• _Problem_
Give back all the entries below. Omit none of them.

(Beginning of Information)

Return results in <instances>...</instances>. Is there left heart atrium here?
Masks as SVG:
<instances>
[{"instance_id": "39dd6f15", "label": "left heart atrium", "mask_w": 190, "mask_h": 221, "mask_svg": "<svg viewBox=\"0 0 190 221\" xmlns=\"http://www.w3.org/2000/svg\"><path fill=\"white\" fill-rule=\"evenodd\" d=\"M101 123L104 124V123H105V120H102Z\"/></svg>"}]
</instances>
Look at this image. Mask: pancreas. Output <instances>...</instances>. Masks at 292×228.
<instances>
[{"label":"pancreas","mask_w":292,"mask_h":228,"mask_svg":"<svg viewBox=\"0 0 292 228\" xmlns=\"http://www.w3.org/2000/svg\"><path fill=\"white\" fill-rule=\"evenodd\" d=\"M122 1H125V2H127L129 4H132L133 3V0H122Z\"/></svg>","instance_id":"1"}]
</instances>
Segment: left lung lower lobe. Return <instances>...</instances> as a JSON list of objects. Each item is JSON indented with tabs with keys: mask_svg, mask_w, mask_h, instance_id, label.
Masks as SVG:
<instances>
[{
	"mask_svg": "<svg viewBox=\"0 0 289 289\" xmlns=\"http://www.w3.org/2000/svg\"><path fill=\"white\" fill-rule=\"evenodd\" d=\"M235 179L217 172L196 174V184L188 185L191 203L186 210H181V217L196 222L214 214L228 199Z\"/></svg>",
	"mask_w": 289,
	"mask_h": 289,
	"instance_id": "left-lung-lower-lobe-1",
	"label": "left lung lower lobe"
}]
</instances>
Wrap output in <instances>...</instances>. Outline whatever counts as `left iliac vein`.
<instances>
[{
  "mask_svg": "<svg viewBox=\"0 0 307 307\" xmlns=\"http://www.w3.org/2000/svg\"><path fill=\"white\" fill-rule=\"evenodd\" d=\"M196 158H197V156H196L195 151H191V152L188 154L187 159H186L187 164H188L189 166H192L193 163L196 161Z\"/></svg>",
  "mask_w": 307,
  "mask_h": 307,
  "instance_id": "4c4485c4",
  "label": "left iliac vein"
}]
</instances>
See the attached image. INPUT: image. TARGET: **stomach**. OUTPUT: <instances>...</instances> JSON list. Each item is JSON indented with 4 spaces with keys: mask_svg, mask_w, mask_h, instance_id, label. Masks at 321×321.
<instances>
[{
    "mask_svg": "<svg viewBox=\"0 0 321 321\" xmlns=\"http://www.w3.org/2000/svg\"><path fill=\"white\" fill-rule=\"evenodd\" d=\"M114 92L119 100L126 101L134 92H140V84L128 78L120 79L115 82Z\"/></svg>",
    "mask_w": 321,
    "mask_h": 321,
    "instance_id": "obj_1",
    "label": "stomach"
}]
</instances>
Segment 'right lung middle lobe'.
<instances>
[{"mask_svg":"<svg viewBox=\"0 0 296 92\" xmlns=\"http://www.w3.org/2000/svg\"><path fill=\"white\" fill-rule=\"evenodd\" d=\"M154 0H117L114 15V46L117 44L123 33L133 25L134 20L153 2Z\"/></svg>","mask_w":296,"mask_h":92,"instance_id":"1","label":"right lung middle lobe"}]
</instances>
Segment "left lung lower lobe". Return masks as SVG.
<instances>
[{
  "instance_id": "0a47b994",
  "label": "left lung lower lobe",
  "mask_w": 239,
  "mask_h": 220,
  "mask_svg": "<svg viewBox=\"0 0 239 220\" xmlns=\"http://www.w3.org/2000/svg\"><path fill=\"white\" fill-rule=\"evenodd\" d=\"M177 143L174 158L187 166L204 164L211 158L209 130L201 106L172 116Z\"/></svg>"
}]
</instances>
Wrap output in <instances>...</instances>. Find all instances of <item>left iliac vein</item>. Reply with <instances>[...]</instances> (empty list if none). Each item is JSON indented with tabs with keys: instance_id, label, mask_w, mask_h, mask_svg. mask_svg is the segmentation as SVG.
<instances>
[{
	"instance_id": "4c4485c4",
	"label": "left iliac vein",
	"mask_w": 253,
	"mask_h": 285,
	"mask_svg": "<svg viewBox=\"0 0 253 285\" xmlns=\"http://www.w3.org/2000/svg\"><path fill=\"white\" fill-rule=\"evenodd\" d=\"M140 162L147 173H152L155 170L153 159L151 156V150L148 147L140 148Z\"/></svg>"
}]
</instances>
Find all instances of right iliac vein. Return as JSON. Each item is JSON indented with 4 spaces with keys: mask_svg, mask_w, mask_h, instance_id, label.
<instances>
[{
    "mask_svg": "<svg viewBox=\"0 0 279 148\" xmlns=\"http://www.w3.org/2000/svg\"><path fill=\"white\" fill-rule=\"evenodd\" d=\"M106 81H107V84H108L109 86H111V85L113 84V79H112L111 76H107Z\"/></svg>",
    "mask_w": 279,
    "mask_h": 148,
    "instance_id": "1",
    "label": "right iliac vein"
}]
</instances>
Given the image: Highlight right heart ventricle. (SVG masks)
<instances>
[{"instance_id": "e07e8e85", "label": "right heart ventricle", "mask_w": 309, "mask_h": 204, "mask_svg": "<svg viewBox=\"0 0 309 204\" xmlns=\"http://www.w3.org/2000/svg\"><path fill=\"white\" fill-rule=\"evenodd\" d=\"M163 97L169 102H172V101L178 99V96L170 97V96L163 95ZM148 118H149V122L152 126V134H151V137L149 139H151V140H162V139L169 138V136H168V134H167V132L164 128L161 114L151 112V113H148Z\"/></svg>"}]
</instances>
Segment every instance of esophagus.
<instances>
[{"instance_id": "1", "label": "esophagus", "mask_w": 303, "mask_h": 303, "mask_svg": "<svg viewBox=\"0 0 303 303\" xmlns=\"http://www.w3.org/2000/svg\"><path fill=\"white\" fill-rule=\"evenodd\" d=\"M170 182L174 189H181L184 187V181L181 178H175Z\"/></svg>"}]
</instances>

(End of Information)

• _Your response_
Return results in <instances>...</instances>. Is there left heart atrium here?
Masks as SVG:
<instances>
[{"instance_id": "39dd6f15", "label": "left heart atrium", "mask_w": 190, "mask_h": 221, "mask_svg": "<svg viewBox=\"0 0 190 221\" xmlns=\"http://www.w3.org/2000/svg\"><path fill=\"white\" fill-rule=\"evenodd\" d=\"M101 123L104 124V123H105V120H102Z\"/></svg>"}]
</instances>
Look at this image. Mask: pancreas. Output <instances>...</instances>. Masks at 292×228.
<instances>
[{"label":"pancreas","mask_w":292,"mask_h":228,"mask_svg":"<svg viewBox=\"0 0 292 228\" xmlns=\"http://www.w3.org/2000/svg\"><path fill=\"white\" fill-rule=\"evenodd\" d=\"M122 1H125V2H127L129 4H132L133 3V0H122Z\"/></svg>","instance_id":"1"}]
</instances>
Segment: left lung lower lobe. Return <instances>...</instances> as a JSON list of objects. Each item is JSON indented with tabs with keys: mask_svg, mask_w, mask_h, instance_id, label.
Masks as SVG:
<instances>
[{
	"mask_svg": "<svg viewBox=\"0 0 289 289\" xmlns=\"http://www.w3.org/2000/svg\"><path fill=\"white\" fill-rule=\"evenodd\" d=\"M235 179L217 172L196 174V184L188 185L191 203L186 210H181V217L196 222L214 214L228 199Z\"/></svg>",
	"mask_w": 289,
	"mask_h": 289,
	"instance_id": "left-lung-lower-lobe-1",
	"label": "left lung lower lobe"
}]
</instances>
Wrap output in <instances>...</instances>. Outline whatever counts as `left iliac vein`.
<instances>
[{
  "mask_svg": "<svg viewBox=\"0 0 307 307\" xmlns=\"http://www.w3.org/2000/svg\"><path fill=\"white\" fill-rule=\"evenodd\" d=\"M196 158H197V156H196L195 151H191V152L188 154L187 159H186L187 164H188L189 166H192L193 163L196 161Z\"/></svg>",
  "mask_w": 307,
  "mask_h": 307,
  "instance_id": "4c4485c4",
  "label": "left iliac vein"
}]
</instances>
See the attached image. INPUT: image. TARGET: **stomach**. OUTPUT: <instances>...</instances> JSON list. Each item is JSON indented with 4 spaces with keys: mask_svg, mask_w, mask_h, instance_id, label. Masks at 321×321.
<instances>
[{
    "mask_svg": "<svg viewBox=\"0 0 321 321\" xmlns=\"http://www.w3.org/2000/svg\"><path fill=\"white\" fill-rule=\"evenodd\" d=\"M114 92L119 100L126 101L134 92H140V84L128 78L120 79L115 82Z\"/></svg>",
    "mask_w": 321,
    "mask_h": 321,
    "instance_id": "obj_1",
    "label": "stomach"
}]
</instances>
Segment 'right lung middle lobe'.
<instances>
[{"mask_svg":"<svg viewBox=\"0 0 296 92\" xmlns=\"http://www.w3.org/2000/svg\"><path fill=\"white\" fill-rule=\"evenodd\" d=\"M154 0H117L114 15V46L117 44L123 33L133 25L134 20L153 2Z\"/></svg>","mask_w":296,"mask_h":92,"instance_id":"1","label":"right lung middle lobe"}]
</instances>
Segment "left lung lower lobe". Return masks as SVG.
<instances>
[{
  "instance_id": "0a47b994",
  "label": "left lung lower lobe",
  "mask_w": 239,
  "mask_h": 220,
  "mask_svg": "<svg viewBox=\"0 0 239 220\" xmlns=\"http://www.w3.org/2000/svg\"><path fill=\"white\" fill-rule=\"evenodd\" d=\"M177 143L174 158L187 166L204 164L211 158L209 130L201 106L172 116Z\"/></svg>"
}]
</instances>
Wrap output in <instances>...</instances>. Find all instances of <item>left iliac vein</item>. Reply with <instances>[...]</instances> (empty list if none). Each item is JSON indented with tabs with keys: instance_id, label, mask_w, mask_h, mask_svg. mask_svg is the segmentation as SVG.
<instances>
[{
	"instance_id": "4c4485c4",
	"label": "left iliac vein",
	"mask_w": 253,
	"mask_h": 285,
	"mask_svg": "<svg viewBox=\"0 0 253 285\" xmlns=\"http://www.w3.org/2000/svg\"><path fill=\"white\" fill-rule=\"evenodd\" d=\"M140 162L147 173H152L155 170L153 159L151 156V150L148 147L140 148Z\"/></svg>"
}]
</instances>
Find all instances of right iliac vein. Return as JSON. Each item is JSON indented with 4 spaces with keys: mask_svg, mask_w, mask_h, instance_id, label.
<instances>
[{
    "mask_svg": "<svg viewBox=\"0 0 279 148\" xmlns=\"http://www.w3.org/2000/svg\"><path fill=\"white\" fill-rule=\"evenodd\" d=\"M106 81H107V84H108L109 86H111V85L113 84V79H112L111 76H107Z\"/></svg>",
    "mask_w": 279,
    "mask_h": 148,
    "instance_id": "1",
    "label": "right iliac vein"
}]
</instances>
Given the image: Highlight right heart ventricle. (SVG masks)
<instances>
[{"instance_id": "e07e8e85", "label": "right heart ventricle", "mask_w": 309, "mask_h": 204, "mask_svg": "<svg viewBox=\"0 0 309 204\" xmlns=\"http://www.w3.org/2000/svg\"><path fill=\"white\" fill-rule=\"evenodd\" d=\"M163 97L169 102H172V101L178 99V96L170 97V96L163 95ZM148 118H149V122L152 126V134H151V137L149 139H151V140H162V139L169 138V136H168V134H167V132L164 128L161 114L151 112V113H148Z\"/></svg>"}]
</instances>
Segment every instance of esophagus.
<instances>
[{"instance_id": "1", "label": "esophagus", "mask_w": 303, "mask_h": 303, "mask_svg": "<svg viewBox=\"0 0 303 303\" xmlns=\"http://www.w3.org/2000/svg\"><path fill=\"white\" fill-rule=\"evenodd\" d=\"M170 182L174 189H181L184 187V181L181 178H175Z\"/></svg>"}]
</instances>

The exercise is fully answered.